Ее зубы блеснули в тусклом свете.
— Полагаю, вежливее было бы сказать двадцать девять.
— Мы с вежливостью никогда не были хорошими друзьями.
Гард кивнула:
— Это мне в тебе и нравится. Ты говоришь то, что думаешь. И действуешь без колебаний. Сейчас это большая редкость.
Некоторое время я тихо шел по следу, пока Мыш не остановился. В его груди родился почти неслышный звук. Я поднял руку. Гард замерла.
Опустившись на колени рядом с псом, я прошептал:
— Что такое, мальчик?
Мыш напряженно смотрел вперед, его нос подергивался. Затем он сделал несколько неуверенных шагов и тронул лапой пол возле стены.
Держа в руке светящийся амулет, я последовал за ним. На мокром камне лежали пряди седой шерсти. Прикусив губу, я поднял амулет, чтобы осмотреть стену. На ней виднелись длинные царапины — не шире ногтя, но глубокие. Настолько, что дна не разглядеть.

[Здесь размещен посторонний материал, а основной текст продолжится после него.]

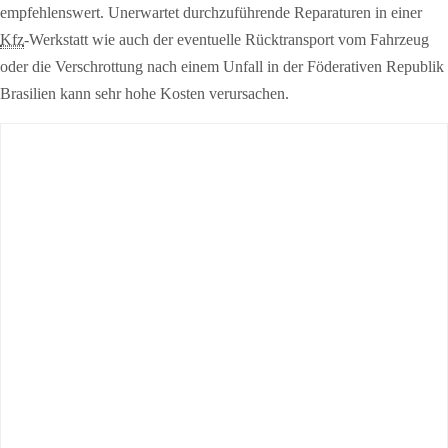
empfehlenswert. Unerwartet durchzuführende Reparaturen in einer
Kfz
-Werkstatt wie auch der eventuelle Rücktransport vom Fahrzeug
oder die Verschrottung nach einem Unfall in der Föderativen Republik
Brasilien kann sehr hohe Kosten verursachen.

Гард присоединилась ко мне и встала за моим плечом. Ее духи — что-то цветочное, я их не узнал — добавляли приятную нотку к ароматам извести и плесени.
— Это сделано чем-то острым, — пробормотала она.
— Верно, — кивнул я, собирая шерсть. — Достань свой топор.
Она подчинилась. Я поднес шерсть к краю лезвия. Волоски съежились и почернели. Запахло паленым.
— Чудно. — Я вздохнул.
Гард приподняла бровь.
— Фейри?
Я кивнул.
— Малки, почти наверняка.
— Малки?
— Зимние фейри, — пояснил я. — Кошки. Размером примерно с рысь.
— Сталь с ними справится, — отозвалась Гард, энергично поднимаясь.
— Конечно, — согласился я. — Полдюжины малков для тебя не проблема.
Она кивнула и, держа топор наготове, повернулась, чтобы двинуться дальше.
— Поэтому они держатся стаями по двадцать штук, — добавил я через несколько шагов.
Гард остановилась и посмотрела на меня.
— Просто делюсь информацией, — сказал я и махнул рукой на стену. — Это территориальные метки местной стаи. Малки сильнее обычных животных, они быстры и могут становиться почти невидимыми, а их когти острее и тверже хирургической стали. Однажды я видел, как малк разорвал в клочки алюминиевую бейсбольную биту. В довершение всего они разумны. Умнее некоторых знакомых мне людей.